Architecture of a cluster
RabbitMQ is keeping track of four kinds of internal metadata:
- Queue metadata—Queue names and their properties (are they durable or autodelete?)
- Exchange metadata—The exchange’s name, the type of exchange it is, and what the properties are (durable and so on)
- Binding metadata—A simple table showing how to route messages to queues
- Vhost metadata—Namespacing and security attributes for the queues, exchanges, and bindings within a vhost
For clustering, RabbitMQ now has to keep track of a new type of metadata: cluster node location and the nodes’ relationships to the other types of metadata already being tracked.
Queues in a cluster
Only the owner node for a queue knows the full information(metadata, state, contents) about that queue.
All of the non-owner nodes only know the queue’s metadata and a pointer to the node where the queue actually lives.

when a cluster node dies, that node’s queues and associated bindings disappear.

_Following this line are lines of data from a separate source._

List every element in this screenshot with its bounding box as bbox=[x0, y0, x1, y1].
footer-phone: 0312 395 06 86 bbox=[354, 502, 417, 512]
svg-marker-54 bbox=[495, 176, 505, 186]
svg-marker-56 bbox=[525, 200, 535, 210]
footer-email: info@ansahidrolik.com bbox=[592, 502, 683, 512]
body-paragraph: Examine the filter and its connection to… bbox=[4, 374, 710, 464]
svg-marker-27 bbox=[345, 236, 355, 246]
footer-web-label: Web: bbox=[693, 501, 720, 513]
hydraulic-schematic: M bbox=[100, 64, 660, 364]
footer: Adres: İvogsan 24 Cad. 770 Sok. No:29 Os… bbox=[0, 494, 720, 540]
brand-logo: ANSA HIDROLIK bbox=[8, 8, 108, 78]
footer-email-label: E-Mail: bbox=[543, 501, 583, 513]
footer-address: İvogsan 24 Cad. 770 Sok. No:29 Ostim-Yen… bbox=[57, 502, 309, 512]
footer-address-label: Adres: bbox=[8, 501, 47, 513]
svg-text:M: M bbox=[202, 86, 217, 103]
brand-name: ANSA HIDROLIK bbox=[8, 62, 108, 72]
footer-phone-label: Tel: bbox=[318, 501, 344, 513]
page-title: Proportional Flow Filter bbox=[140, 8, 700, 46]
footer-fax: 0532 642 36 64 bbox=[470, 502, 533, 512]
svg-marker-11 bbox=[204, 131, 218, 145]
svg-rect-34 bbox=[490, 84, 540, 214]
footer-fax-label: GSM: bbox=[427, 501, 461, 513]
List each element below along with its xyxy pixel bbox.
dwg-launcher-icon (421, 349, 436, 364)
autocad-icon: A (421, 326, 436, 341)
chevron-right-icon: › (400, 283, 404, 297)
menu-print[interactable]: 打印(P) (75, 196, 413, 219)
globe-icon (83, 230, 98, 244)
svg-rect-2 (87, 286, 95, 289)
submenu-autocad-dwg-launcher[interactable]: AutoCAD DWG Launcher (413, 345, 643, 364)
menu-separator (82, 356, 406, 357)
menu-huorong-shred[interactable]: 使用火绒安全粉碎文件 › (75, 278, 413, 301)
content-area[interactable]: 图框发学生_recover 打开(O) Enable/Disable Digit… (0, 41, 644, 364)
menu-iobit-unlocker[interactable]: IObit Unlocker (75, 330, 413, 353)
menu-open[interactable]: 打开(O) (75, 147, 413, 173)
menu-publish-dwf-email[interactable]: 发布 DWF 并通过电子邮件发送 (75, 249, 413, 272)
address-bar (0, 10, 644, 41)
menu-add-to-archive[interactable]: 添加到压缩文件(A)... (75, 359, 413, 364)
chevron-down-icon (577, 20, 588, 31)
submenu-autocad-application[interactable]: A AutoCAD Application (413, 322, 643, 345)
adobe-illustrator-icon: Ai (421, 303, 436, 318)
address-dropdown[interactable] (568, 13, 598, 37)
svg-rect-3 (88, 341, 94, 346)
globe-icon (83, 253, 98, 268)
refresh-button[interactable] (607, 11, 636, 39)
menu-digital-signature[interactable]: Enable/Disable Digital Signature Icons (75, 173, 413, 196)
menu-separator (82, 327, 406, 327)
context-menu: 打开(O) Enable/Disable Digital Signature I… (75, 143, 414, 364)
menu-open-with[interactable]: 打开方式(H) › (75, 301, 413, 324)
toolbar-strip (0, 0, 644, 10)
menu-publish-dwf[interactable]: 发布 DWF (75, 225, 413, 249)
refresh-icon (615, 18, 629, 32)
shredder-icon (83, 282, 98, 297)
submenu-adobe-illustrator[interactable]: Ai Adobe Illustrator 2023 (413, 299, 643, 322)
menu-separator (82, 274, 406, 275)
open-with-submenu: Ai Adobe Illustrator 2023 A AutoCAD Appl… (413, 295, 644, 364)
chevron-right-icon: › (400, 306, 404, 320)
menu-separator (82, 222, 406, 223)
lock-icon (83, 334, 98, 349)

Consumers attached to those queues lose their subscriptions, and any new messages that would’ve matched that queue’s bindings become black-holed.
You can have your consumers reconnect to the cluster and recreate the queues, only if the queues weren’t originally marked durable.
If the queues being re-created were marked as durable, redeclaring them from another node will get you an ugly 404 NOT_FOUND error.
The only way to get that specific queue name back into the cluster is to actually restore the failed node.
if the queues your consumers try to re-create are not durable, the redeclarations will succeed and you’re ready to rebind them and keep trucking.
Distributing exchanges
unlike queues which get their own process, exchanges are just a name and a list of queue bindings.
When you publish a message “into” an exchange, what really happens is the channel you’re connected to compares the routing key on the message to the list of bindings for that exchange, and then routes it.
an exchange is simply a lookup table rather than the actual router of messages
when you create a new exchange, all RabbitMQ has to do is add that lookup table to all of the nodes in the cluster. Every channel on every node then has access to the new exchange.
So where the full information about a queue is by default on a single node in the cluster, every node in the cluster has all of the information about every exchange.
what happens to messages that have been published into a channel but haven’t finished routing yet when the node fails?
The basic.publish AMQP command doesn’t return the status of the message.
The solution is to use an AMQP transaction, which blocks until the message is routed to a queue, or to use publisher confirms to keep track of which messages are still unconfirmed when the connection to a node dies.

Am I RAM or a disk?
Every RabbitMQ node, whether it’s a single node system or a part of a larger cluster, is either a RAM node or a disk node.
A RAM node stores all of the metadata defining the queues, exchanges, bindings, users, permissions, and vhosts only in RAM, whereas a disk node also saves the metadata to disk.
Single-node systems are only allowed to be disk nodes
But in a cluster, you can choose to configure some of your nodes as RAM nodes.
When you declare a queue, exchange, or binding in a cluster, the operation won’t return until all of the cluster nodes have successfully committed the metadata changes.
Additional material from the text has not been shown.